Pomysłowi PiS trudno wiele zarzucić. Władysław Żmuda to jeden z najlepszych obrońców w historii Polski, dwukrotny medalista mistrzostw świata, ze Śląskiem mistrz Polski, zdobywca pucharu Polski. Zawodnik legendarny. Ale we Wrocławiu są byli piłkarze, którzy wśród kibiców cieszą się jeszcze większym szacunkiem, a nawet wręcz fanatycznym uwielbieniem. To Janusz Sybis i Tadeusz Pawłowski. - I to oni powinni zostać Honorowymi Obywatelami Wrocławia - mówi Przemysław Piwowarski, szef stowarzyszenia Wielki Śląsk.

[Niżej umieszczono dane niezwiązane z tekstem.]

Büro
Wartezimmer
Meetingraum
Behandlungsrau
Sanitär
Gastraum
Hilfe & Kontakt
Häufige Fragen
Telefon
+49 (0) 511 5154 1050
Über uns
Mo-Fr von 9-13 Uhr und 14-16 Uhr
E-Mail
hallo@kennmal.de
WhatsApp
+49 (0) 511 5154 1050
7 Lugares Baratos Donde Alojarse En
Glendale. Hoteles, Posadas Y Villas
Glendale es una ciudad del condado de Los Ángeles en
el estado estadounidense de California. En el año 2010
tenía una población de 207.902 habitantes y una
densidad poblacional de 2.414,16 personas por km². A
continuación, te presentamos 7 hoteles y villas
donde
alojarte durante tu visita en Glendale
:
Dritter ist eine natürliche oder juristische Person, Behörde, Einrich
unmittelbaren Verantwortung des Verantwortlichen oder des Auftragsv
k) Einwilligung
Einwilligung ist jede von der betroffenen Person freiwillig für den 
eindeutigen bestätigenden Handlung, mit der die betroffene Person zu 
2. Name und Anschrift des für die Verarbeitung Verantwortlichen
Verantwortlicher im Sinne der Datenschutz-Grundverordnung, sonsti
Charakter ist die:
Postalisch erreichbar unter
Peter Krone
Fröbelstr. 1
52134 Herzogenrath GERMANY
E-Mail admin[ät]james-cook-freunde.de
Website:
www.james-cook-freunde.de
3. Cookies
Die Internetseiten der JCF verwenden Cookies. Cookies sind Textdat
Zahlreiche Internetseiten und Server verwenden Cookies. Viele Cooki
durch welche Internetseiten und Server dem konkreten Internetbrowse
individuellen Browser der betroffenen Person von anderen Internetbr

Kibicom Śląska, ale i wrocławianom, którzy mniej interesują się piłką tych dwóch panów nie trzeba przedstawiać. Jeden i drugi mają nasz klub w sercu, odnieśli z nim wielkie sukcesy, pracowali w klubie po zakończeniu kariery, zajmowali się młodzieżą, są związani z Wrocławiem. Pawłowski był też kilka razy trenerem pierwszej drużyny, na tym polu też odniósł sukcesy.
- Nie mamy nic do Władysława Żmudy. Ale tytuł Honorowego Obywatela Wrocławia powinien najpierw przypaść właśnie Sybisowi i Pawłowskiemu - dodaje Piwowarski.

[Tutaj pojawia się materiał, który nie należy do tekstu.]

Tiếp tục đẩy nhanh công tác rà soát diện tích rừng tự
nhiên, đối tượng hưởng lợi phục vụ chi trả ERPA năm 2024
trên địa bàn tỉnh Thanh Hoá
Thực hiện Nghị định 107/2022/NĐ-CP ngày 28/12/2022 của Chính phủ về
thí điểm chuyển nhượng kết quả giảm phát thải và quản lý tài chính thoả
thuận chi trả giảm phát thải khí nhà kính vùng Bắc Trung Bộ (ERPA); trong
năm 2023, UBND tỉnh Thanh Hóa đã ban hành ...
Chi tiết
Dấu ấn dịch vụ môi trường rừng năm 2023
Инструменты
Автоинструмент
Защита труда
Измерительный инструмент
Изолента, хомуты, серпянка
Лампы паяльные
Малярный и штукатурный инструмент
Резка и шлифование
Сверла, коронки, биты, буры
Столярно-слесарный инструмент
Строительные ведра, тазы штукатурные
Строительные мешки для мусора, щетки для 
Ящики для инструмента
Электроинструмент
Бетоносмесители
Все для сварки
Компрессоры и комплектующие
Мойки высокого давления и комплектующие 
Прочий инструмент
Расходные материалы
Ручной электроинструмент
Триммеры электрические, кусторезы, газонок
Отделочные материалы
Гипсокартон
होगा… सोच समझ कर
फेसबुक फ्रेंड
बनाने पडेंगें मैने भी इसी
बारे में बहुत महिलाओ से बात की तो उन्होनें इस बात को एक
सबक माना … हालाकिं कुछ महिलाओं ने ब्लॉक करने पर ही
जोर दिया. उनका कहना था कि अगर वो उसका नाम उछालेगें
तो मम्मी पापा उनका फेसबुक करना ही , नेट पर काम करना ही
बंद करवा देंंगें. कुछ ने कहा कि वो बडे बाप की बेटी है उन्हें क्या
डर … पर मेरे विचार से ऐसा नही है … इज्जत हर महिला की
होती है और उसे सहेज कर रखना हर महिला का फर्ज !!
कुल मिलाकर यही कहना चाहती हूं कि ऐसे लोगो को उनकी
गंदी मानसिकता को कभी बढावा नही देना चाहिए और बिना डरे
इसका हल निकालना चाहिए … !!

Piwowarski zaznacza, że Żmuda najbardziej znany jest z gry dla odwiecznego rywala Śląska - Widzewa Łódź, a obecnie z naszym miastem nie ma za dużo wspólnego.
Decyzja kto zostanie nominowany do tytułu zapadnie dziś, ok. godz. 14.
Już pewne jest, że jeden tytuł przypadnie dr. Maciejowi Łagiewskiemu, dyrektorowi Muzeum Miejskiego Wrocławia.